Information shown -

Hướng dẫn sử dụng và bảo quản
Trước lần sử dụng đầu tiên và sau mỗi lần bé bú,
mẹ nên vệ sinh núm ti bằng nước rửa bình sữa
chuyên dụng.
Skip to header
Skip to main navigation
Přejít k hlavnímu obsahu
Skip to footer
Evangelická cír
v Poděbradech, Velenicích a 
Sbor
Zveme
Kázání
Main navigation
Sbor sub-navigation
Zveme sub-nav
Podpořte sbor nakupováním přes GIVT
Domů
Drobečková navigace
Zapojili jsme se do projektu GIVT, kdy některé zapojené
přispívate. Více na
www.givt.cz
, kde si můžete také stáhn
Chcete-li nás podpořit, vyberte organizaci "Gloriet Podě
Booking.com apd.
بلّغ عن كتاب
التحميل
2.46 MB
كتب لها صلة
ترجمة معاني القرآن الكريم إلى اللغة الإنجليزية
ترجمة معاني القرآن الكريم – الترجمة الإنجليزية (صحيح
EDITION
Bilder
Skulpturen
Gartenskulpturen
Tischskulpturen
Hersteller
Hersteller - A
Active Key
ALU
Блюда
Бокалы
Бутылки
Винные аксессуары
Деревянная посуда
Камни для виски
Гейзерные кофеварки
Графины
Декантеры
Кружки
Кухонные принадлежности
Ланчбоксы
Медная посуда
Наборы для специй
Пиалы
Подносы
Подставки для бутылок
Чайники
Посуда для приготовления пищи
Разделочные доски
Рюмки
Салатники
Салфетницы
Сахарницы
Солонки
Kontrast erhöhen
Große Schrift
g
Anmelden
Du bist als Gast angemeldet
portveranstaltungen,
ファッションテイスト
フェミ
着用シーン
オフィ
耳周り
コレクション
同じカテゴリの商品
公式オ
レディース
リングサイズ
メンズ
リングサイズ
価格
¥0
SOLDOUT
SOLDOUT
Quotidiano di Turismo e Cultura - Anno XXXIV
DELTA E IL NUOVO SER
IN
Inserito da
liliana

Problem details -
The reply should restate the records above in full, character for character.

Reply -
Hướng dẫn sử dụng và bảo quản
Trước lần sử dụng đầu tiên và sau mỗi lần bé bú,
mẹ nên vệ sinh núm ti bằng nước rửa bình sữa
chuyên dụng.
Skip to header
Skip to main navigation
Přejít k hlavnímu obsahu
Skip to footer
Evangelická cír
v Poděbradech, Velenicích a 
Sbor
Zveme
Kázání
Main navigation
Sbor sub-navigation
Zveme sub-nav
Podpořte sbor nakupováním přes GIVT
Domů
Drobečková navigace
Zapojili jsme se do projektu GIVT, kdy některé zapojené
přispívate. Více na
www.givt.cz
, kde si můžete také stáhn
Chcete-li nás podpořit, vyberte organizaci "Gloriet Podě
Booking.com apd.
بلّغ عن كتاب
التحميل
2.46 MB
كتب لها صلة
ترجمة معاني القرآن الكريم إلى اللغة الإنجليزية
ترجمة معاني القرآن الكريم – الترجمة الإنجليزية (صحيح
EDITION
Bilder
Skulpturen
Gartenskulpturen
Tischskulpturen
Hersteller
Hersteller - A
Active Key
ALU
Блюда
Бокалы
Бутылки
Винные аксессуары
Деревянная посуда
Камни для виски
Гейзерные кофеварки
Графины
Декантеры
Кружки
Кухонные принадлежности
Ланчбоксы
Медная посуда
Наборы для специй
Пиалы
Подносы
Подставки для бутылок
Чайники
Посуда для приготовления пищи
Разделочные доски
Рюмки
Салатники
Салфетницы
Сахарницы
Солонки
Kontrast erhöhen
Große Schrift
g
Anmelden
Du bist als Gast angemeldet
portveranstaltungen,
ファッションテイスト
フェミ
着用シーン
オフィ
耳周り
コレクション
同じカテゴリの商品
公式オ
レディース
リングサイズ
メンズ
リングサイズ
価格
¥0
SOLDOUT
SOLDOUT
Quotidiano di Turismo e Cultura - Anno XXXIV
DELTA E IL NUOVO SER
IN
Inserito da
liliana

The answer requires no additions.